═══ Records supplied

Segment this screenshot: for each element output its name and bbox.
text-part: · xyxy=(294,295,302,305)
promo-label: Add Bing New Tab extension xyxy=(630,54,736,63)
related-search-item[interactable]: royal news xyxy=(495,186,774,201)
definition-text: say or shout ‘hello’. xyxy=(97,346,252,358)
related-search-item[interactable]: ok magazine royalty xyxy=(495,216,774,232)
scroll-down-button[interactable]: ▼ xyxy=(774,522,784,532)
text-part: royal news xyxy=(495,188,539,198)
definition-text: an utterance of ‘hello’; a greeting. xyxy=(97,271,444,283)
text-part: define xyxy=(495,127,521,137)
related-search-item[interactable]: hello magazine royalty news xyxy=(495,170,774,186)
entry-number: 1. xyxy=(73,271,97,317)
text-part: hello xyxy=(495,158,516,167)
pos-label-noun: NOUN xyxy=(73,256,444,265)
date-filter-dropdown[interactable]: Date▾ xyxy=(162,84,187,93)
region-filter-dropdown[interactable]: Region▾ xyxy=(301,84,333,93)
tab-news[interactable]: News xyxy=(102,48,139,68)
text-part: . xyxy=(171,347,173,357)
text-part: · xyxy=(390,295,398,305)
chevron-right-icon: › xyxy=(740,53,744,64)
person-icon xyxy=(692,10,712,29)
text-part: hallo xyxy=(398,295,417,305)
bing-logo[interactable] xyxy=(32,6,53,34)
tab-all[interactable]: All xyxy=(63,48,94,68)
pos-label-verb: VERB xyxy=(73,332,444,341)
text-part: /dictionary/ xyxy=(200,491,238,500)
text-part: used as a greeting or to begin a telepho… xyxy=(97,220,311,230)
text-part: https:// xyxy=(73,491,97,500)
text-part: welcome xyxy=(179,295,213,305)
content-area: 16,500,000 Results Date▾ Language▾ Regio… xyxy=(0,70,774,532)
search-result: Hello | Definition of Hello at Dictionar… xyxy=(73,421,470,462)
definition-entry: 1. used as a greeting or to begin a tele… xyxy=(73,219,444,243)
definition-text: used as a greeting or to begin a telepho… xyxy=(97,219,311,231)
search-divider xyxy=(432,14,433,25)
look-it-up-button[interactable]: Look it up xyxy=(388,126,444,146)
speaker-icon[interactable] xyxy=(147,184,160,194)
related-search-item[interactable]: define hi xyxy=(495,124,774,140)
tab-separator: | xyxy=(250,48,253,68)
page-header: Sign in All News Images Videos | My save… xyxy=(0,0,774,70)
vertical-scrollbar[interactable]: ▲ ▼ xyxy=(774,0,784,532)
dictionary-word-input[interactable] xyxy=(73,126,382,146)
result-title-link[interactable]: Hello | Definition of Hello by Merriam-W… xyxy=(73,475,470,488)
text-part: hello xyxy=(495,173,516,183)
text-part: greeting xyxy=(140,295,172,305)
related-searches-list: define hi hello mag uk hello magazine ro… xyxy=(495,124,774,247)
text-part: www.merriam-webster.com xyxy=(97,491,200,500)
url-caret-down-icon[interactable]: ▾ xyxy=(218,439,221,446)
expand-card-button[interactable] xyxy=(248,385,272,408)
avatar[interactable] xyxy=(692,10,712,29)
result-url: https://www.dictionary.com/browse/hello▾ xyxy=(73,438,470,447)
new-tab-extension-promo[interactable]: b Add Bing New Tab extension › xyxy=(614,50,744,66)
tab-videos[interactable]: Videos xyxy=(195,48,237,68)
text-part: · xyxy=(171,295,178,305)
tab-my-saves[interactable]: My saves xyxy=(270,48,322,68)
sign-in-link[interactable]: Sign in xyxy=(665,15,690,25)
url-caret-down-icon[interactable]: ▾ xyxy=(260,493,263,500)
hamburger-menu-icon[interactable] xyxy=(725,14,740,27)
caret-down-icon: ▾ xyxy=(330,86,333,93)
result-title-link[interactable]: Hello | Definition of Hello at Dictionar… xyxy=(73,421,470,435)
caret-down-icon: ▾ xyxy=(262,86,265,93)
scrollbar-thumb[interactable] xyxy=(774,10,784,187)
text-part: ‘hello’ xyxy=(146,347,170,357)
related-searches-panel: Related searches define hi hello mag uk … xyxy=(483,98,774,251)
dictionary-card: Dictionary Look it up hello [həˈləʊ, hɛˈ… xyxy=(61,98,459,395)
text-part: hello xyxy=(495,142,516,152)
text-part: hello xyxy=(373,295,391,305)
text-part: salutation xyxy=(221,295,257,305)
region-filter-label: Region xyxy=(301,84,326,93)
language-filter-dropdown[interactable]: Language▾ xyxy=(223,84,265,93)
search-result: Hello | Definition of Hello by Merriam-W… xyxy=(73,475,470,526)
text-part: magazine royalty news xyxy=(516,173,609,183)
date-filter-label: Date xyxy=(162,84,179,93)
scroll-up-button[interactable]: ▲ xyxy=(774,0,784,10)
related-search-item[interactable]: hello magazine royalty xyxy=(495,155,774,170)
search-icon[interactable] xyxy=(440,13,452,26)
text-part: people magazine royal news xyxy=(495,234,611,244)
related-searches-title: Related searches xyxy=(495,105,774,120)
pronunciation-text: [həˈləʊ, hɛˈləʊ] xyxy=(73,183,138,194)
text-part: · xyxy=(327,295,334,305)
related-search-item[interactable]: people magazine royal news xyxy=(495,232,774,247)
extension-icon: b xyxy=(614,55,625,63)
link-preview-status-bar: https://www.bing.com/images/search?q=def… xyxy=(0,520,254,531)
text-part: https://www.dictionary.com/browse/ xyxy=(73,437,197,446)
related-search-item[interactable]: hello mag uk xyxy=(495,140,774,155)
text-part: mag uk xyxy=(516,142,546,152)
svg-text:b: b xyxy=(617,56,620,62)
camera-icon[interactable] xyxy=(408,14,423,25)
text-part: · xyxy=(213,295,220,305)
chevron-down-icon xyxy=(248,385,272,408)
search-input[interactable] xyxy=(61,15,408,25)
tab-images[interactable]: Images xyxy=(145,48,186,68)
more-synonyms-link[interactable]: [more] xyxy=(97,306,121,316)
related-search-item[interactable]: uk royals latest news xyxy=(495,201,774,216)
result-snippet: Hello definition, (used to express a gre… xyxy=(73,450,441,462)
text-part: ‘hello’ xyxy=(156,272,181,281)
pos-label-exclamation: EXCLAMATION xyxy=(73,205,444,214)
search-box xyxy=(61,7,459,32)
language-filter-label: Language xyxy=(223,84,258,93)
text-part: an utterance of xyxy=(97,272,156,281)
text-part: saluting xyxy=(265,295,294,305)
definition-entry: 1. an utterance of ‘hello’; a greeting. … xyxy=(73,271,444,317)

══════

__The problem__
May I have the entries returned exactly, with every line in place?

__Worked solution__
Segment this screenshot: for each element output its name and bbox.
text-part: · xyxy=(294,295,302,305)
promo-label: Add Bing New Tab extension xyxy=(630,54,736,63)
related-search-item[interactable]: royal news xyxy=(495,186,774,201)
definition-text: say or shout ‘hello’. xyxy=(97,346,252,358)
related-search-item[interactable]: ok magazine royalty xyxy=(495,216,774,232)
scroll-down-button[interactable]: ▼ xyxy=(774,522,784,532)
text-part: royal news xyxy=(495,188,539,198)
definition-text: an utterance of ‘hello’; a greeting. xyxy=(97,271,444,283)
text-part: define xyxy=(495,127,521,137)
related-search-item[interactable]: hello magazine royalty news xyxy=(495,170,774,186)
entry-number: 1. xyxy=(73,271,97,317)
text-part: hello xyxy=(495,158,516,167)
pos-label-noun: NOUN xyxy=(73,256,444,265)
date-filter-dropdown[interactable]: Date▾ xyxy=(162,84,187,93)
region-filter-dropdown[interactable]: Region▾ xyxy=(301,84,333,93)
tab-news[interactable]: News xyxy=(102,48,139,68)
text-part: . xyxy=(171,347,173,357)
text-part: · xyxy=(390,295,398,305)
chevron-right-icon: › xyxy=(740,53,744,64)
person-icon xyxy=(692,10,712,29)
text-part: hallo xyxy=(398,295,417,305)
bing-logo[interactable] xyxy=(32,6,53,34)
tab-all[interactable]: All xyxy=(63,48,94,68)
pos-label-verb: VERB xyxy=(73,332,444,341)
text-part: /dictionary/ xyxy=(200,491,238,500)
text-part: used as a greeting or to begin a telepho… xyxy=(97,220,311,230)
text-part: https:// xyxy=(73,491,97,500)
text-part: welcome xyxy=(179,295,213,305)
content-area: 16,500,000 Results Date▾ Language▾ Regio… xyxy=(0,70,774,532)
search-result: Hello | Definition of Hello at Dictionar… xyxy=(73,421,470,462)
definition-entry: 1. used as a greeting or to begin a tele… xyxy=(73,219,444,243)
definition-text: used as a greeting or to begin a telepho… xyxy=(97,219,311,231)
search-divider xyxy=(432,14,433,25)
look-it-up-button[interactable]: Look it up xyxy=(388,126,444,146)
speaker-icon[interactable] xyxy=(147,184,160,194)
related-search-item[interactable]: define hi xyxy=(495,124,774,140)
tab-separator: | xyxy=(250,48,253,68)
page-header: Sign in All News Images Videos | My save… xyxy=(0,0,774,70)
vertical-scrollbar[interactable]: ▲ ▼ xyxy=(774,0,784,532)
dictionary-word-input[interactable] xyxy=(73,126,382,146)
result-title-link[interactable]: Hello | Definition of Hello by Merriam-W… xyxy=(73,475,470,488)
text-part: hello xyxy=(495,173,516,183)
text-part: greeting xyxy=(140,295,172,305)
related-searches-list: define hi hello mag uk hello magazine ro… xyxy=(495,124,774,247)
text-part: www.merriam-webster.com xyxy=(97,491,200,500)
url-caret-down-icon[interactable]: ▾ xyxy=(218,439,221,446)
expand-card-button[interactable] xyxy=(248,385,272,408)
avatar[interactable] xyxy=(692,10,712,29)
result-url: https://www.dictionary.com/browse/hello▾ xyxy=(73,438,470,447)
new-tab-extension-promo[interactable]: b Add Bing New Tab extension › xyxy=(614,50,744,66)
tab-videos[interactable]: Videos xyxy=(195,48,237,68)
text-part: · xyxy=(171,295,178,305)
tab-my-saves[interactable]: My saves xyxy=(270,48,322,68)
sign-in-link[interactable]: Sign in xyxy=(665,15,690,25)
url-caret-down-icon[interactable]: ▾ xyxy=(260,493,263,500)
hamburger-menu-icon[interactable] xyxy=(725,14,740,27)
caret-down-icon: ▾ xyxy=(330,86,333,93)
result-title-link[interactable]: Hello | Definition of Hello at Dictionar… xyxy=(73,421,470,435)
caret-down-icon: ▾ xyxy=(262,86,265,93)
scrollbar-thumb[interactable] xyxy=(774,10,784,187)
text-part: ‘hello’ xyxy=(146,347,170,357)
related-searches-panel: Related searches define hi hello mag uk … xyxy=(483,98,774,251)
dictionary-card: Dictionary Look it up hello [həˈləʊ, hɛˈ… xyxy=(61,98,459,395)
text-part: hello xyxy=(495,142,516,152)
text-part: hello xyxy=(373,295,391,305)
text-part: salutation xyxy=(221,295,257,305)
region-filter-label: Region xyxy=(301,84,326,93)
language-filter-dropdown[interactable]: Language▾ xyxy=(223,84,265,93)
search-result: Hello | Definition of Hello by Merriam-W… xyxy=(73,475,470,526)
text-part: magazine royalty news xyxy=(516,173,609,183)
date-filter-label: Date xyxy=(162,84,179,93)
scroll-up-button[interactable]: ▲ xyxy=(774,0,784,10)
related-search-item[interactable]: hello magazine royalty xyxy=(495,155,774,170)
search-icon[interactable] xyxy=(440,13,452,26)
text-part: people magazine royal news xyxy=(495,234,611,244)
related-searches-title: Related searches xyxy=(495,105,774,120)
pronunciation-text: [həˈləʊ, hɛˈləʊ] xyxy=(73,183,138,194)
text-part: · xyxy=(327,295,334,305)
related-search-item[interactable]: people magazine royal news xyxy=(495,232,774,247)
extension-icon: b xyxy=(614,55,625,63)
link-preview-status-bar: https://www.bing.com/images/search?q=def… xyxy=(0,520,254,531)
text-part: https://www.dictionary.com/browse/ xyxy=(73,437,197,446)
related-search-item[interactable]: hello mag uk xyxy=(495,140,774,155)
text-part: mag uk xyxy=(516,142,546,152)
svg-text:b: b xyxy=(617,56,620,62)
camera-icon[interactable] xyxy=(408,14,423,25)
text-part: · xyxy=(213,295,220,305)
chevron-down-icon xyxy=(248,385,272,408)
search-input[interactable] xyxy=(61,15,408,25)
tab-images[interactable]: Images xyxy=(145,48,186,68)
more-synonyms-link[interactable]: [more] xyxy=(97,306,121,316)
related-search-item[interactable]: uk royals latest news xyxy=(495,201,774,216)
result-snippet: Hello definition, (used to express a gre… xyxy=(73,450,441,462)
text-part: ‘hello’ xyxy=(156,272,181,281)
pos-label-exclamation: EXCLAMATION xyxy=(73,205,444,214)
search-box xyxy=(61,7,459,32)
language-filter-label: Language xyxy=(223,84,258,93)
text-part: an utterance of xyxy=(97,272,156,281)
text-part: saluting xyxy=(265,295,294,305)
definition-entry: 1. an utterance of ‘hello’; a greeting. … xyxy=(73,271,444,317)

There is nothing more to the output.